[Material to process — start]

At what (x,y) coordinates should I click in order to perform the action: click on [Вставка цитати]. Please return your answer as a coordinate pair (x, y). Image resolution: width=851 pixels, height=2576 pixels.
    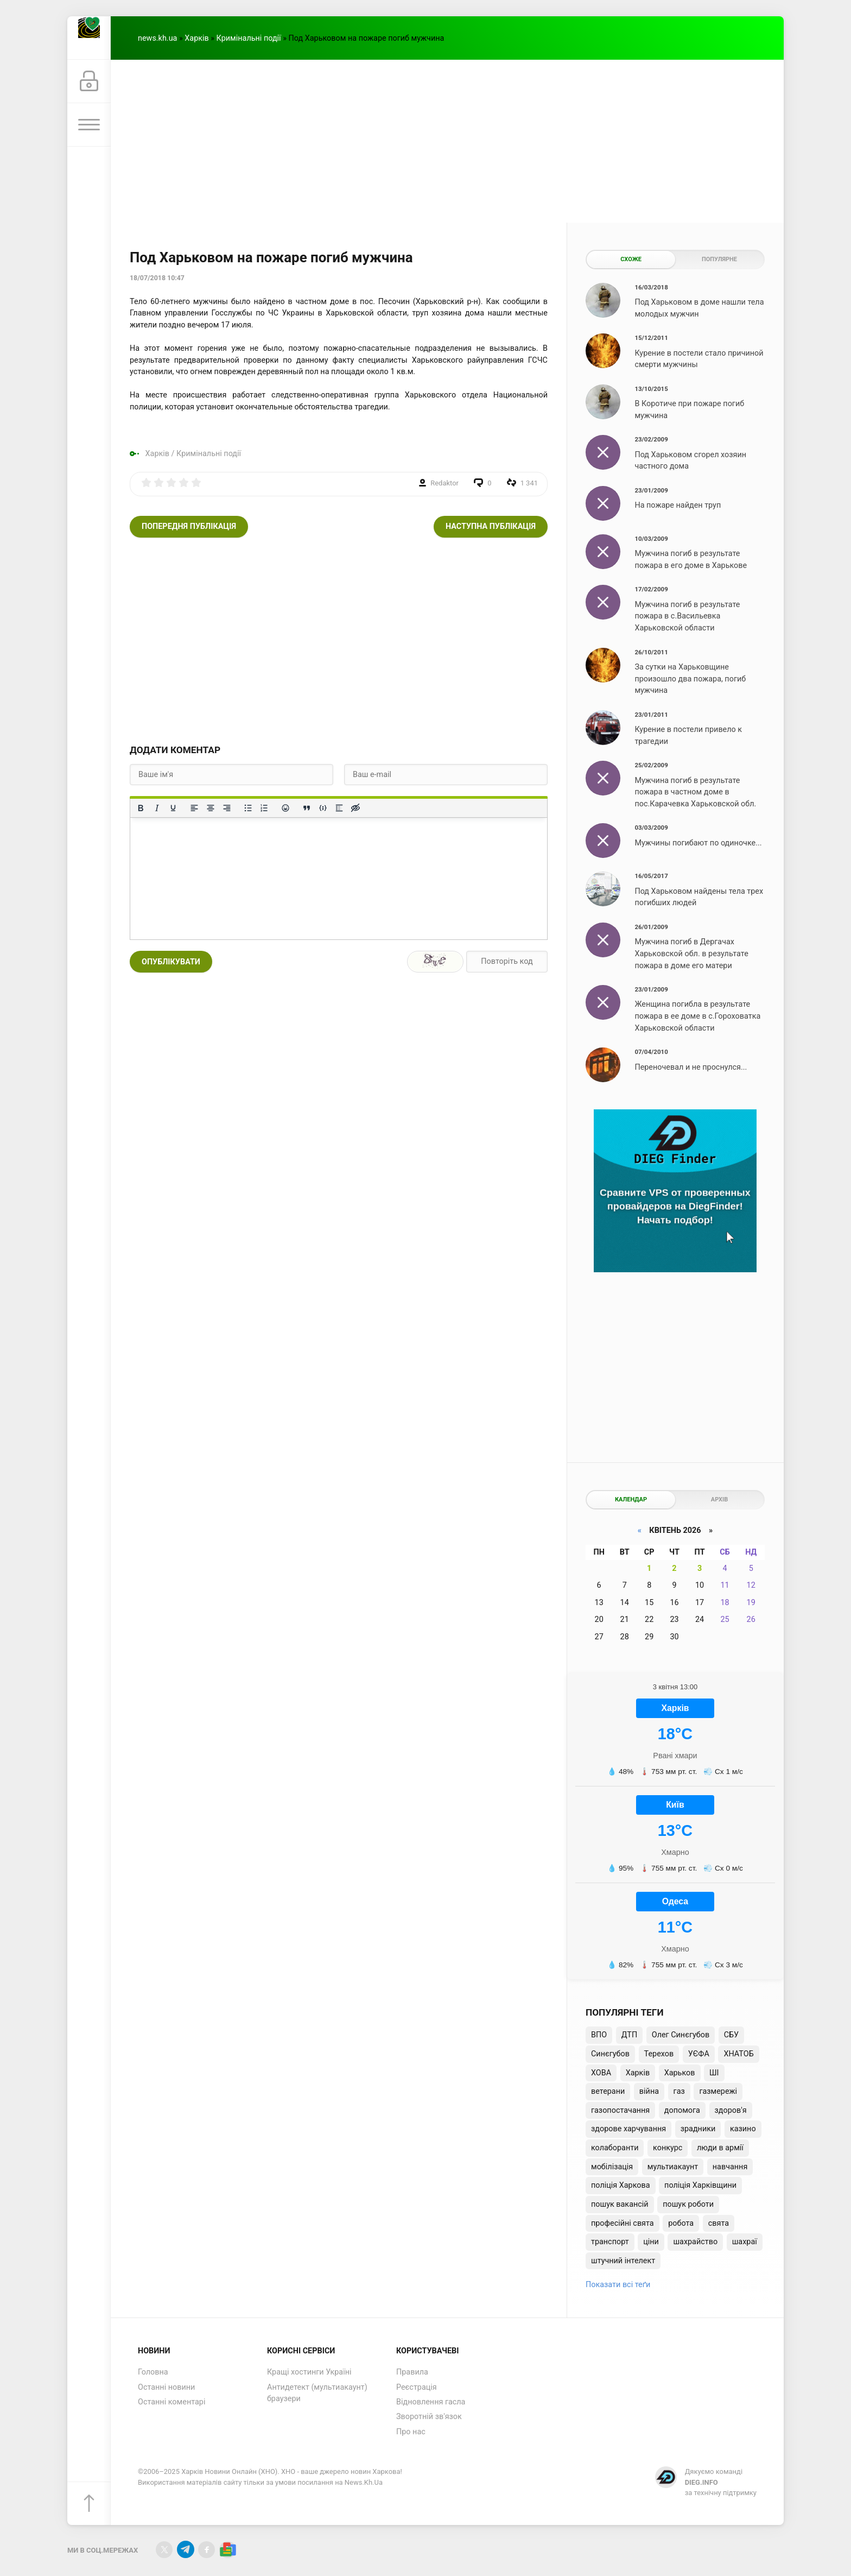
    Looking at the image, I should click on (307, 808).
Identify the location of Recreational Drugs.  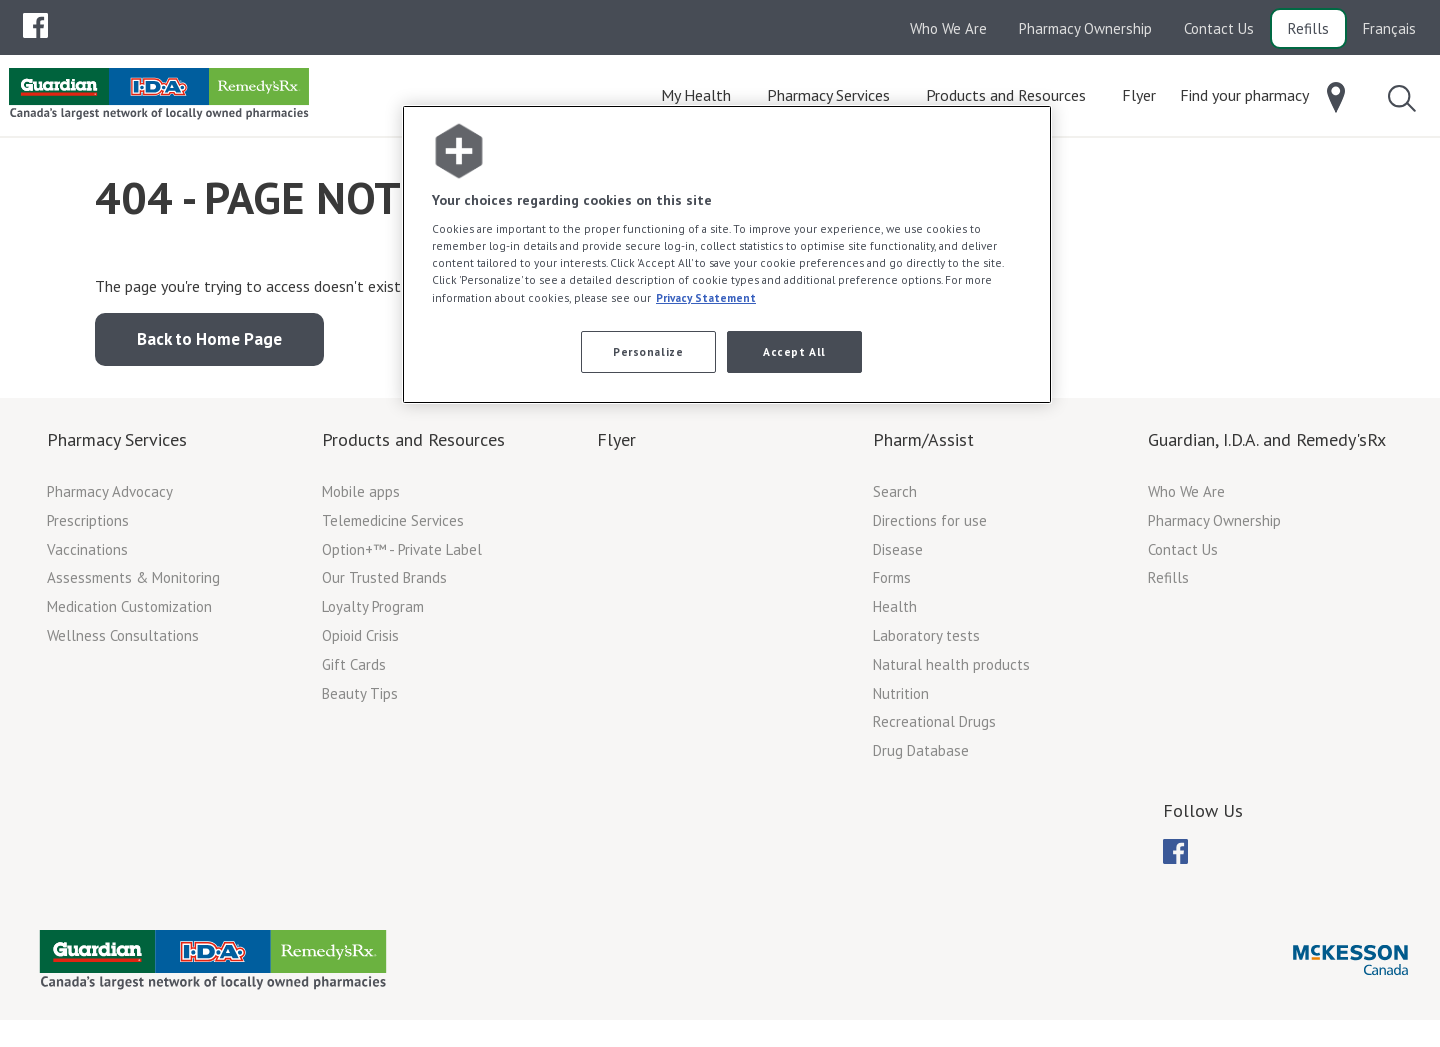
(934, 727).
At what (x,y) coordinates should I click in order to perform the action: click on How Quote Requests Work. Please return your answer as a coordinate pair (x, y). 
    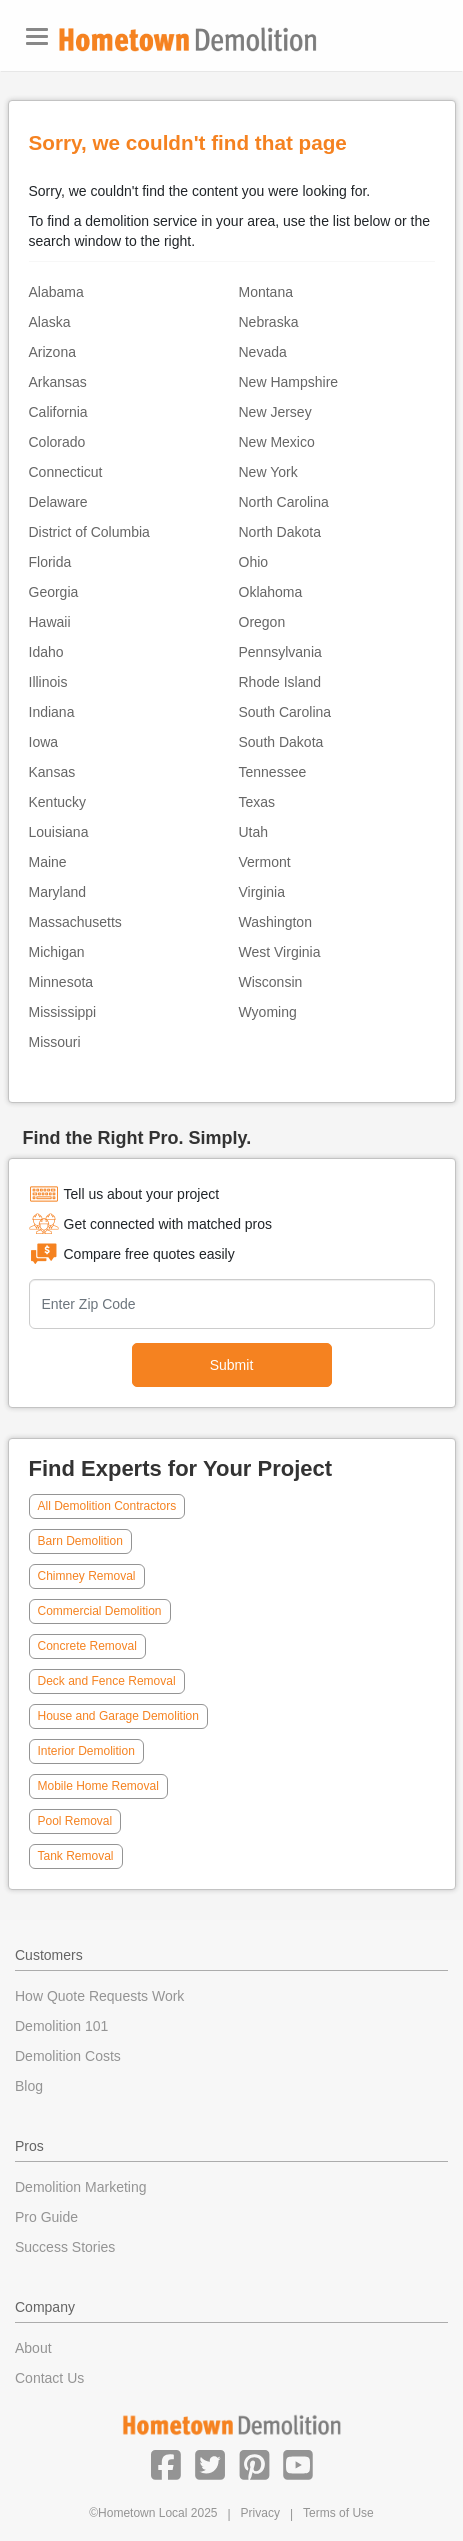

[Material to process — finish]

#### Required action
Retype each of the entries above exactly as it appears, with no pictures.

#### Response to the exercise
At what (x,y) coordinates should I click in order to perform the action: click on [Вставка цитати]. Please return your answer as a coordinate pair (x, y). Image resolution: width=851 pixels, height=2576 pixels.
    Looking at the image, I should click on (307, 808).
Identify the location of Recreational Drugs.  
(934, 727).
At what (x,y) coordinates should I click in order to perform the action: click on How Quote Requests Work. Please return your answer as a coordinate pair (x, y). 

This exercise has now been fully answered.